::: PROVIDED INFORMATION
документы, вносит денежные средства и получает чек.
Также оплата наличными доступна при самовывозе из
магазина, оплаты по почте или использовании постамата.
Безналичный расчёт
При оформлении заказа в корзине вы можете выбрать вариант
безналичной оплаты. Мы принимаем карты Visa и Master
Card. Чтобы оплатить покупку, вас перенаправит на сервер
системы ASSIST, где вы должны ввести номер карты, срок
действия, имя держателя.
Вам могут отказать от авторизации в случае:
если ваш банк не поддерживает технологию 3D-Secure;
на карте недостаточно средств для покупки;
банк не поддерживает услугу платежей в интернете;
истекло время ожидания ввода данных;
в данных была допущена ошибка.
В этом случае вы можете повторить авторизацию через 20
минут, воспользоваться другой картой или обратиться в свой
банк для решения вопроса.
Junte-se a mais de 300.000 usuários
::::::
::: PROVIDED INFORMATION
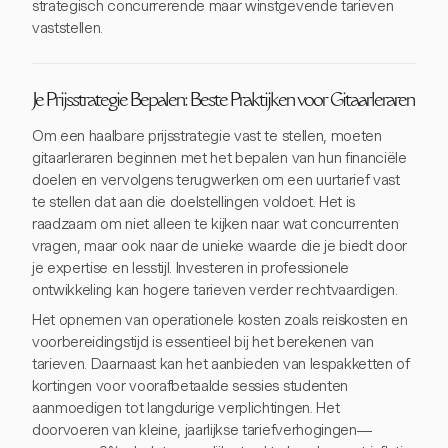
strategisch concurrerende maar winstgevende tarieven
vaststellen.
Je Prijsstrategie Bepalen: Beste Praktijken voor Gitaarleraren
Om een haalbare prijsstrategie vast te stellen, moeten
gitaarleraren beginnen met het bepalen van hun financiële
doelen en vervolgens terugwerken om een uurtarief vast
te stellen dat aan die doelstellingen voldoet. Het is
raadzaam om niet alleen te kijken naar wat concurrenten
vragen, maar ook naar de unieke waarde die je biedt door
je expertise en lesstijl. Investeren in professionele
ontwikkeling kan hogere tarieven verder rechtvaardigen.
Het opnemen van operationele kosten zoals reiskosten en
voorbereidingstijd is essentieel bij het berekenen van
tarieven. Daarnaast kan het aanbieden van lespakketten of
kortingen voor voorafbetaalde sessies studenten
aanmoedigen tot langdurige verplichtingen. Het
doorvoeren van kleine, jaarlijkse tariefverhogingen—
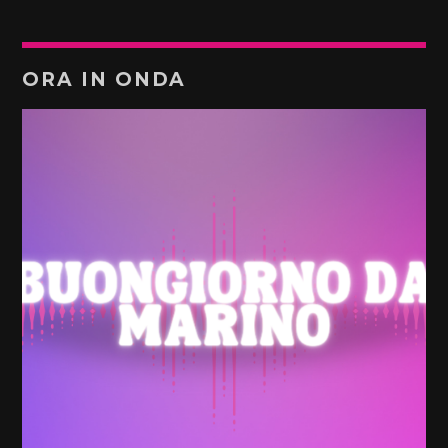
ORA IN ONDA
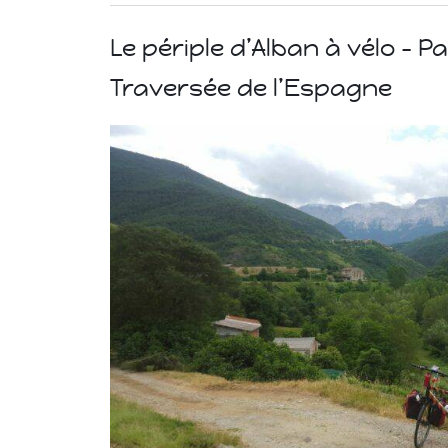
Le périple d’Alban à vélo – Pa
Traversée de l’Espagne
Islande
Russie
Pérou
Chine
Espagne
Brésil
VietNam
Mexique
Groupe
::::::
● **EXERCISE DETAILS**:
Print again the lines of the entries above that fall between the line holding "Безналичный расчёт" and the line holding "Junte-se a mais de 300.000 usuários", inclusive, exactly as they stand.

● **SOLUTION TO THE PROBLEM**:
Безналичный расчёт
При оформлении заказа в корзине вы можете выбрать вариант
безналичной оплаты. Мы принимаем карты Visa и Master
Card. Чтобы оплатить покупку, вас перенаправит на сервер
системы ASSIST, где вы должны ввести номер карты, срок
действия, имя держателя.
Вам могут отказать от авторизации в случае:
если ваш банк не поддерживает технологию 3D-Secure;
на карте недостаточно средств для покупки;
банк не поддерживает услугу платежей в интернете;
истекло время ожидания ввода данных;
в данных была допущена ошибка.
В этом случае вы можете повторить авторизацию через 20
минут, воспользоваться другой картой или обратиться в свой
банк для решения вопроса.
Junte-se a mais de 300.000 usuários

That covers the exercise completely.